Ancient Computing, Ancient Art

In about 1976 I worked in the University of Wisconsin Computer Science Laboratory.  It was a basement area in the "Computer Science" building which housed the massive Univac 1108/1110.

For a small place there was a surprising about of old computer equipment around.

One of the computers was an ancient IBM 7094.  This was a "mainframe" from the era of the Apollo moon missions (it was used to calculate the orbits for the lunar lander) and, as I understand it, one of the first computers to perform "time sharing" - letting more than one use onto the computer interactively at a time.

I worked for Paul Pierce (his museum website here) at the time, the director of the lab.

This computer came with its own generator to convert three-phase power to some bizarre, specialized DC voltage level it required for operation.  The generator - basically a large 3-phase AC motor that turned a DC generator - was about 3 feet deep, 5 feet high and about 8 feet long.  It put out some serious noise while operating the computer.

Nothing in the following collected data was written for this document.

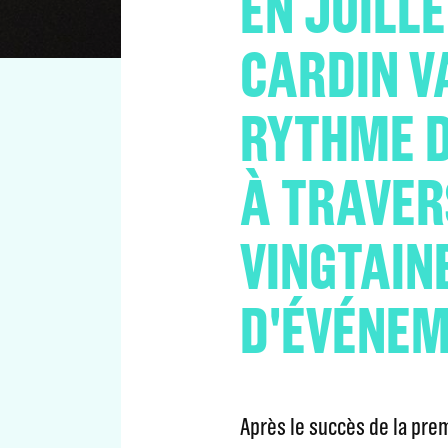
EN JUILLE
CARDIN V
RYTHME 
À TRAVER
VINGTAIN
D'ÉVÉNEM
Après le succès de la pr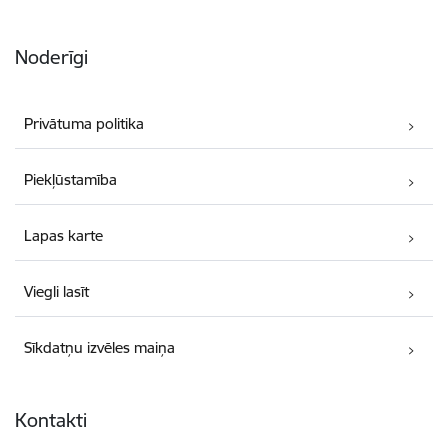
Noderīgi
Privātuma politika
Piekļūstamība
Lapas karte
Viegli lasīt
Sīkdatņu izvēles maiņa
Kontakti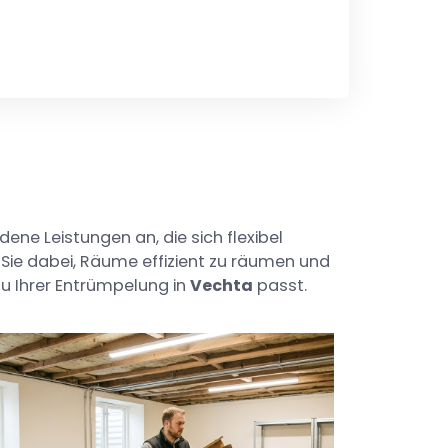
dene Leistungen an, die sich flexibel
Sie dabei, Räume effizient zu räumen und
zu Ihrer Entrümpelung in
Vechta
passt.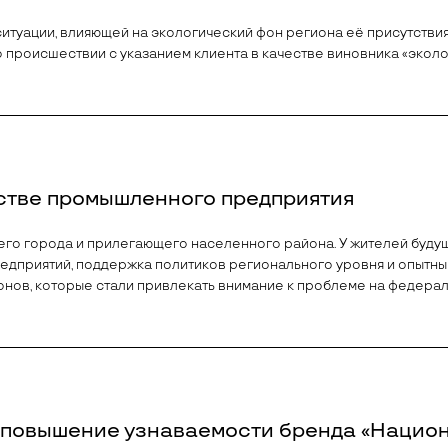
итуации, влияющей на экологический фон региона её присутствия
о происшествии с указанием клиента в качестве виновника «экол
стве промышленного предприятия
его города и прилегающего населенного района. У жителей будущ
приятий, поддержка политиков регионального уровня и опытный 
онов, которые стали привлекать внимание к проблеме на федера
и повышение узнаваемости бренда «Нацио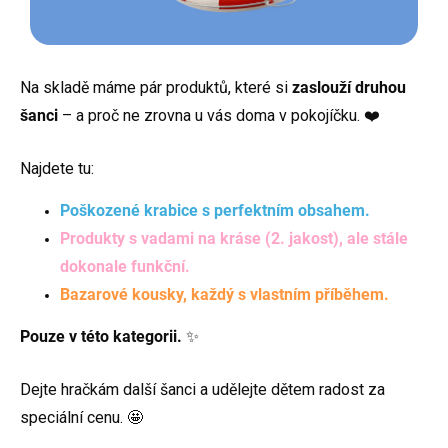
Na skladě máme pár produktů, které si
zaslouží druhou
šanci
– a proč ne zrovna u vás doma v pokojíčku. ❤️
Najdete tu:
Poškozené krabice s perfektním obsahem.
Produkty s vadami na kráse (2. jakost), ale stále
dokonale funkční.
Bazarové kousky, každý s vlastním příběhem.
Pouze v této kategorii.
✨
Dejte hračkám další šanci a udělejte dětem radost za
speciální cenu. 🤩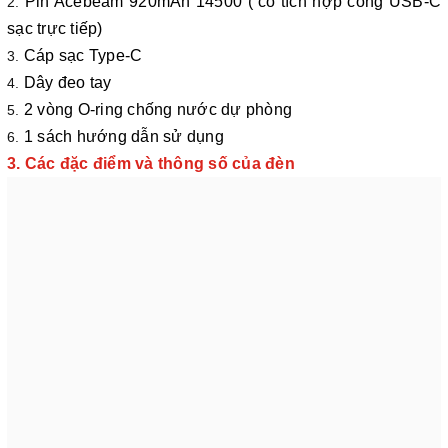
Pin Acebeam 920mAh 14500 ( có tích hợp cổng USB-C
sạc trực tiếp)
Cáp sạc Type-C
Dây đeo tay
2 vòng O-ring chống nước dự phòng
1 sách hướng dẫn sử dụng
3. Các đặc điểm và thông số của đèn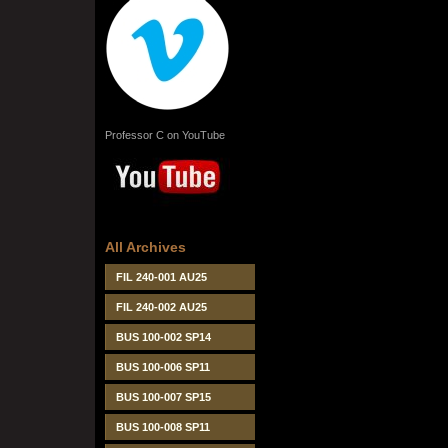
Professor C on YouTube
All Archives
FIL 240-001 AU25
FIL 240-002 AU25
BUS 100-002 SP14
BUS 100-006 SP11
BUS 100-007 SP15
BUS 100-008 SP11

The computer was, I think, a "36-bit" machine.  (I know the IBM 1401 was a "decimal" computer - it did not use binary but instead "decimal" numbers for memory and processing.  IBM was a big supporter of decimal in the 1950s.  However I think the 7090/7094 was a transition for them to binary.)

It had a large console of switches and lights, a 300 Mb disk drive, and a printer.  It ran on punched cards.  The best Paul could do with it at the time was enter and run programs in via the switches and lights (actual bulbs).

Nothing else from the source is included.